# Runtime error



## nutts (May 8, 2002)

I get it on this forum and no other website :? It appears to be an advert...

P1ssing me off :x


----------



## nutts (May 8, 2002)

http://ad.uk.doubleclick.net



> f4d_pop is null or not an object


----------



## QuackingPlums (Mar 10, 2004)

Are you using IE?

If so, try this:

Tools --> Options 
Select "Advanced" tab
Clear the tick from "Display a notification about every script error"

Also whilst you're at it, tick "Disable script debugging".

Hope that helps.


----------



## nutts (May 8, 2002)

It has only just started happening... :?



QuackingPlums said:


> Are you using IE?
> 
> If so, try this:
> 
> ...


----------



## QuackingPlums (Mar 10, 2004)

Ah, ok - there's a popup ad I've noticed that the forum recently acquired. Do you have a popup blocker (google/msn toolbar or similar) ? It *might* be that the ad is doing something clever with this popup window, but the window doesn't exist because your blocker has prevented it from appearing. I've used both google popup blocker and the in-built one in firefox without problems, but other blockers may be "incompatible" with this particular ad?

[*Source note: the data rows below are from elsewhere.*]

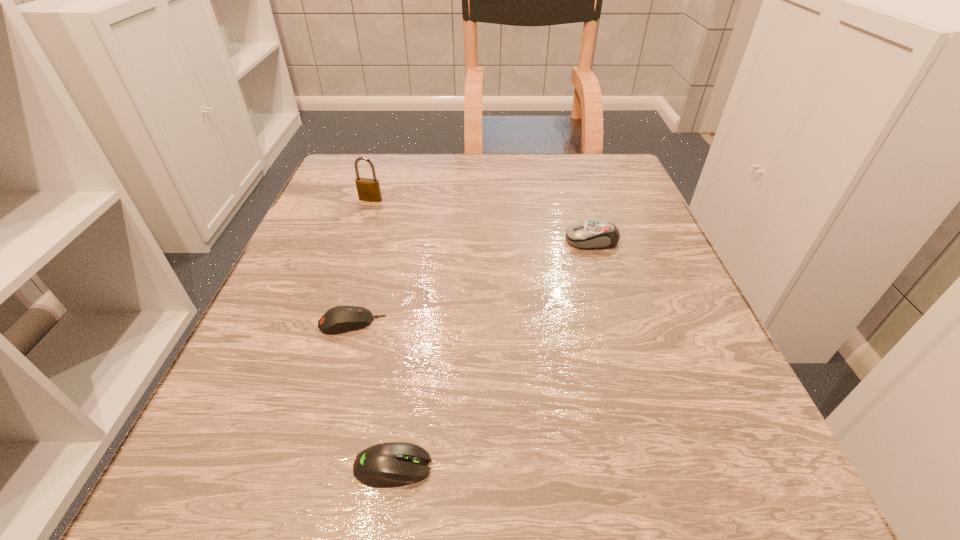 Image resolution: width=960 pixels, height=540 pixels. I want to click on vacant space at the far edge of the desktop, so click(434, 181).

Locate an element on the screen. vacant region at the near edge of the desktop is located at coordinates click(510, 493).

Where is `vacant space at the left edge`? vacant space at the left edge is located at coordinates (324, 295).

I want to click on vacant space at the right edge of the desktop, so click(587, 221).

Where is `free region at the far left corner of the desktop`? Image resolution: width=960 pixels, height=540 pixels. free region at the far left corner of the desktop is located at coordinates (386, 170).

The width and height of the screenshot is (960, 540). I want to click on vacant area at the near left corner of the desktop, so click(x=201, y=476).

The height and width of the screenshot is (540, 960). In the image, there is a desktop. Identify the location of vacant space at the far right corner. (573, 186).

Where is `free space at the near right corner of the desktop`? free space at the near right corner of the desktop is located at coordinates (717, 470).

The width and height of the screenshot is (960, 540). Find the location of `free point between the nearest computer mouse and the second farthest object`. free point between the nearest computer mouse and the second farthest object is located at coordinates (492, 354).

At what (x,y) coordinates should I click in order to perform the action: click on vacant space in between the second tallest object and the nearest computer mouse. Please return your answer as a coordinate pair (x, y). Image resolution: width=960 pixels, height=540 pixels. Looking at the image, I should click on (492, 354). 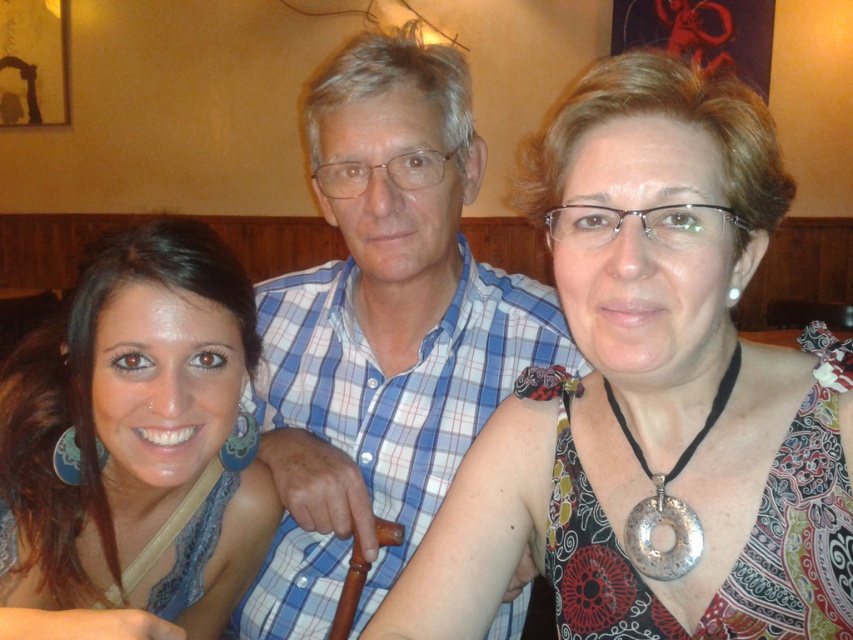 Question: Observing the image, what is the correct spatial positioning of patterned fabric dress at center in reference to matte blue dress at center?

Choices:
 (A) below
 (B) above

Answer: (B)

Question: Which point is farther to the camera?

Choices:
 (A) (109, 552)
 (B) (769, 586)

Answer: (A)

Question: Does patterned fabric dress at center appear on the right side of matte blue dress at center?

Choices:
 (A) yes
 (B) no

Answer: (A)

Question: Does patterned fabric dress at center appear on the right side of matte blue dress at center?

Choices:
 (A) no
 (B) yes

Answer: (B)

Question: Which object appears closest to the camera in this image?

Choices:
 (A) blue checkered shirt at center
 (B) matte blue dress at center
 (C) patterned fabric dress at center

Answer: (C)

Question: Which object appears closest to the camera in this image?

Choices:
 (A) blue checkered shirt at center
 (B) patterned fabric dress at center

Answer: (B) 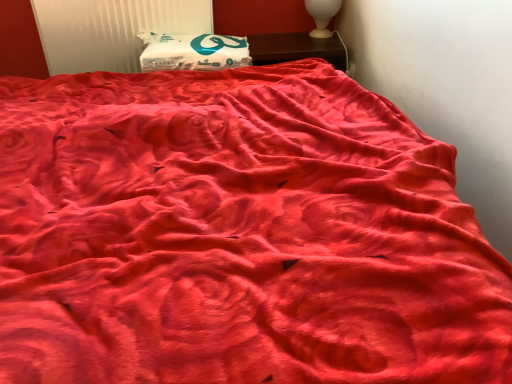 Question: Could you tell me if white glossy table lamp at upper right is turned towards white matte pillow at upper center?

Choices:
 (A) yes
 (B) no

Answer: (B)

Question: From the image's perspective, is white glossy table lamp at upper right under white matte pillow at upper center?

Choices:
 (A) yes
 (B) no

Answer: (B)

Question: Is white glossy table lamp at upper right at the right side of white matte pillow at upper center?

Choices:
 (A) yes
 (B) no

Answer: (A)

Question: Can you confirm if white glossy table lamp at upper right is smaller than white matte pillow at upper center?

Choices:
 (A) yes
 (B) no

Answer: (A)

Question: Is white glossy table lamp at upper right at the left side of white matte pillow at upper center?

Choices:
 (A) yes
 (B) no

Answer: (B)

Question: Considering the relative sizes of white glossy table lamp at upper right and white matte pillow at upper center in the image provided, is white glossy table lamp at upper right taller than white matte pillow at upper center?

Choices:
 (A) yes
 (B) no

Answer: (A)

Question: Is white matte pillow at upper center to the left of white glossy table lamp at upper right from the viewer's perspective?

Choices:
 (A) no
 (B) yes

Answer: (B)

Question: Does white matte pillow at upper center have a greater width compared to white glossy table lamp at upper right?

Choices:
 (A) no
 (B) yes

Answer: (B)

Question: Considering the relative sizes of white matte pillow at upper center and white glossy table lamp at upper right in the image provided, is white matte pillow at upper center shorter than white glossy table lamp at upper right?

Choices:
 (A) yes
 (B) no

Answer: (A)

Question: From the image's perspective, would you say white matte pillow at upper center is shown under white glossy table lamp at upper right?

Choices:
 (A) no
 (B) yes

Answer: (B)

Question: Is white matte pillow at upper center further to camera compared to white glossy table lamp at upper right?

Choices:
 (A) yes
 (B) no

Answer: (B)

Question: Does white matte pillow at upper center lie in front of white glossy table lamp at upper right?

Choices:
 (A) no
 (B) yes

Answer: (B)

Question: Is white plastic radiator at upper left a part of wooden nightstand at upper center?

Choices:
 (A) no
 (B) yes

Answer: (A) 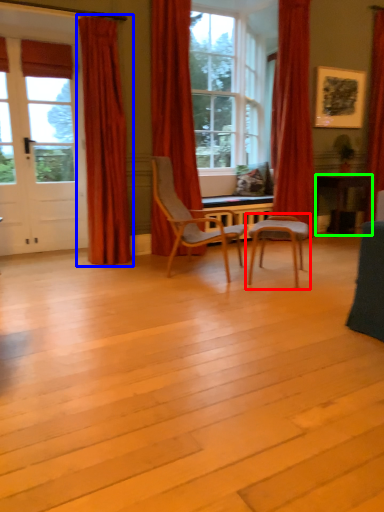 Question: Which object is positioned closest to chair (highlighted by a red box)? Select from curtain (highlighted by a blue box) and desk (highlighted by a green box).

Choices:
 (A) curtain
 (B) desk

Answer: (A) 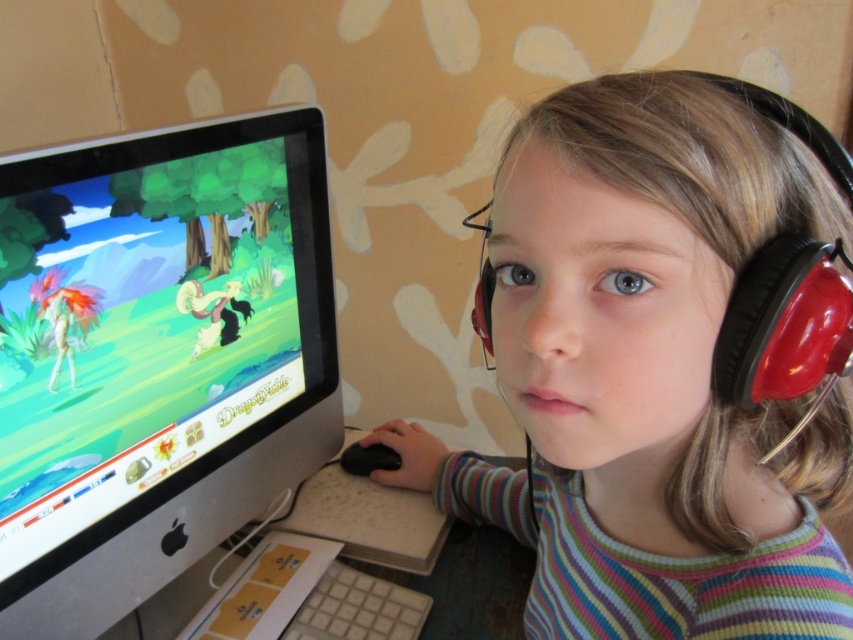 Who is higher up, black matte headphones at upper right or satin black monitor at left?

satin black monitor at left is above.

Which is below, black matte headphones at upper right or satin black monitor at left?

Positioned lower is black matte headphones at upper right.

Between point (631, 417) and point (97, 349), which one is positioned behind?

Positioned behind is point (97, 349).

Identify the location of black matte headphones at upper right. (648, 372). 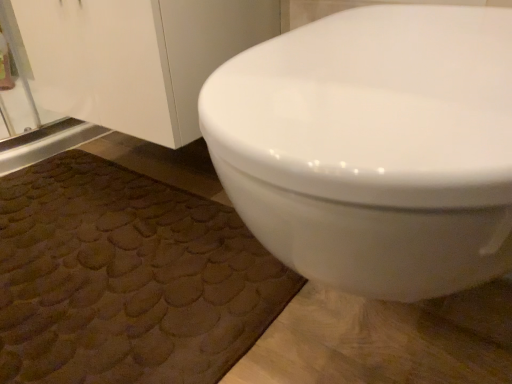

I'm clutching at straws now, but if it's started happening recently then the only change I've noticed is those messages telling me that Firefox has prevented a popup...


----------



## nutts (May 8, 2002)

Yeah, Google pop-up blocker... :?


----------



## Jae (May 6, 2002)

I need to know what ad it is - I ran through all the ads on Monday (admin off sick!) and removed a shed load of Popups!

Jae


----------



## QuackingPlums (Mar 10, 2004)

For me, the popup that is still getting blocked is Dell, but as I said, I'm clutching at straws and this may not be Nutts' problem at all...


----------



## saint (Dec 6, 2002)

http://www.mozilla.org/

Use Firefox. However for some pages you may still need to use IE due to script programming. Firefox on the whole is a far better product than IE.


----------